MalTool: Malicious Tool Attacks on LLM Agents
For the security of LLM agent ecosystems, this work reveals a critical vulnerability in tool code implementations that current defenses cannot address.
The paper presents the first systematic study of malicious tool code implementations in LLM agents, proposing a taxonomy and a framework (MalTool) that generates malicious tools with high success rates even against safety-aligned coding LLMs. It constructs datasets of 1,300 standalone and 5,727 embedded malicious tools, and shows that existing detection methods are ineffective, highlighting the need for new defenses.

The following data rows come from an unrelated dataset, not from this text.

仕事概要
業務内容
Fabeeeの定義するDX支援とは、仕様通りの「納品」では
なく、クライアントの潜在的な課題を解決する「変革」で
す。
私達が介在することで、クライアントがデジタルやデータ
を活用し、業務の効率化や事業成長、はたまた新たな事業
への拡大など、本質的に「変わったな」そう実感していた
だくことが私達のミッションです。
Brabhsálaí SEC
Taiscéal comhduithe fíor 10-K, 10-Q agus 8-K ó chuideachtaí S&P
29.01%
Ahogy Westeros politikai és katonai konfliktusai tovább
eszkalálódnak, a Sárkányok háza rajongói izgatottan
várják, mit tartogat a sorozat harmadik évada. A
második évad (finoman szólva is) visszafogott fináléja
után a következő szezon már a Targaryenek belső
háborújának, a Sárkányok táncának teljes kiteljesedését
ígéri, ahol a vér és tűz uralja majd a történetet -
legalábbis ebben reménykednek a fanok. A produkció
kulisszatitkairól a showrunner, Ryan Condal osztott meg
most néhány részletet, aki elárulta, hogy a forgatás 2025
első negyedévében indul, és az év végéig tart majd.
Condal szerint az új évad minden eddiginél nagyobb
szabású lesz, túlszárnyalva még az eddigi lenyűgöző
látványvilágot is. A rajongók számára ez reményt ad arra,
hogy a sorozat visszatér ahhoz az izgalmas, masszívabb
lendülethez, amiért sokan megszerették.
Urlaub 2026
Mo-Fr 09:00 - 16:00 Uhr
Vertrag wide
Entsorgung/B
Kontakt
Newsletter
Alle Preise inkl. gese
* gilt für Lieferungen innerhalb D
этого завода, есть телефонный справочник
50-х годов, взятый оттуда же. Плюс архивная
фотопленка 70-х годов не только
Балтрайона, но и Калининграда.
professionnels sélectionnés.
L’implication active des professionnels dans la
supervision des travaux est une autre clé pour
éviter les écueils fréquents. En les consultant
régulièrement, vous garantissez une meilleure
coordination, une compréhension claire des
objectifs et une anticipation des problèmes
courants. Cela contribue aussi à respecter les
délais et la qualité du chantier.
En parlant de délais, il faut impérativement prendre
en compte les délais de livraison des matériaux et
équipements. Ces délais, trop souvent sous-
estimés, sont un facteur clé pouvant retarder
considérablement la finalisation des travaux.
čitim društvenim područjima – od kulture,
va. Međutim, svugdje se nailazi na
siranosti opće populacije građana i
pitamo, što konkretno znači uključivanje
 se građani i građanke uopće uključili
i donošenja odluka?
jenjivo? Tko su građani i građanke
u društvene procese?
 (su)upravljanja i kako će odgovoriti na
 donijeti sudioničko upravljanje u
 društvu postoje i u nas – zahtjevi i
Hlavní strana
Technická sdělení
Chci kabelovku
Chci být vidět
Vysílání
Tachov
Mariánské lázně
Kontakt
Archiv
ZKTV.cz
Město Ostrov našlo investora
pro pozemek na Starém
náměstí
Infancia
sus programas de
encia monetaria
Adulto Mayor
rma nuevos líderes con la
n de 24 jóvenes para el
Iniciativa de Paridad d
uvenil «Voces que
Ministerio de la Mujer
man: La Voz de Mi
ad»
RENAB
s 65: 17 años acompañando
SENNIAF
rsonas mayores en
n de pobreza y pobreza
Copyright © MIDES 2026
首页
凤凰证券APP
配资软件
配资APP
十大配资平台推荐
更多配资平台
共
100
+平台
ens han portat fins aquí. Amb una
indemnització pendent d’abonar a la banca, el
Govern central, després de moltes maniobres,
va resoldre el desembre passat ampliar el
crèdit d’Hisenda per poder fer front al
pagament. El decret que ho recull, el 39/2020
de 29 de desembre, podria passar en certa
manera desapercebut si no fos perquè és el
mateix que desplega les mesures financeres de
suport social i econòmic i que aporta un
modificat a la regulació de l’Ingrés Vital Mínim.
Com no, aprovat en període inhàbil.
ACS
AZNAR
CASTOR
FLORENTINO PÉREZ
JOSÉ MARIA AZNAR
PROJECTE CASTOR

In a malicious tool attack, an attacker uploads a malicious tool to a distribution platform; once a user inadvertently installs the tool and the LLM agent selects it during task execution, the tool can compromise the user's security and privacy. Prior work focuses on manipulating tool names and descriptions to increase the likelihood of installation by users and selection by LLM agents. However, a successful attack also requires embedding malicious behaviors in the tool's code implementation, which remains largely unexplored. In this work, we bridge this gap by presenting the first systematic study of malicious tool code implementations. We first propose a taxonomy of malicious tool behaviors based on the confidentiality-integrity-availability triad, tailored to LLM-agent settings. To investigate the severity of the risks posed by attackers exploiting coding LLMs to automatically generate malicious tools, we develop MalTool, a coding-LLM-based framework that synthesizes tools exhibiting specified malicious behaviors, either as standalone tools or embedded within otherwise benign implementations. To ensure functional correctness and structural diversity, MalTool leverages an automated verifier that validates whether generated tools exhibit the intended malicious behaviors and differ sufficiently from previously generated instances, iteratively refining generations until success. Our evaluation demonstrates that MalTool is highly effective even when coding LLMs are safety-aligned. Using MalTool, we construct two datasets of malicious tools: 1,300 standalone malicious tools and 5,727 real-world tools with embedded malicious behaviors. We further show that existing detection methods, including conventional malware detection approaches and methods tailored to the LLM-agent setting, exhibit limited effectiveness at detecting the malicious tools, highlighting an urgent need for new defenses.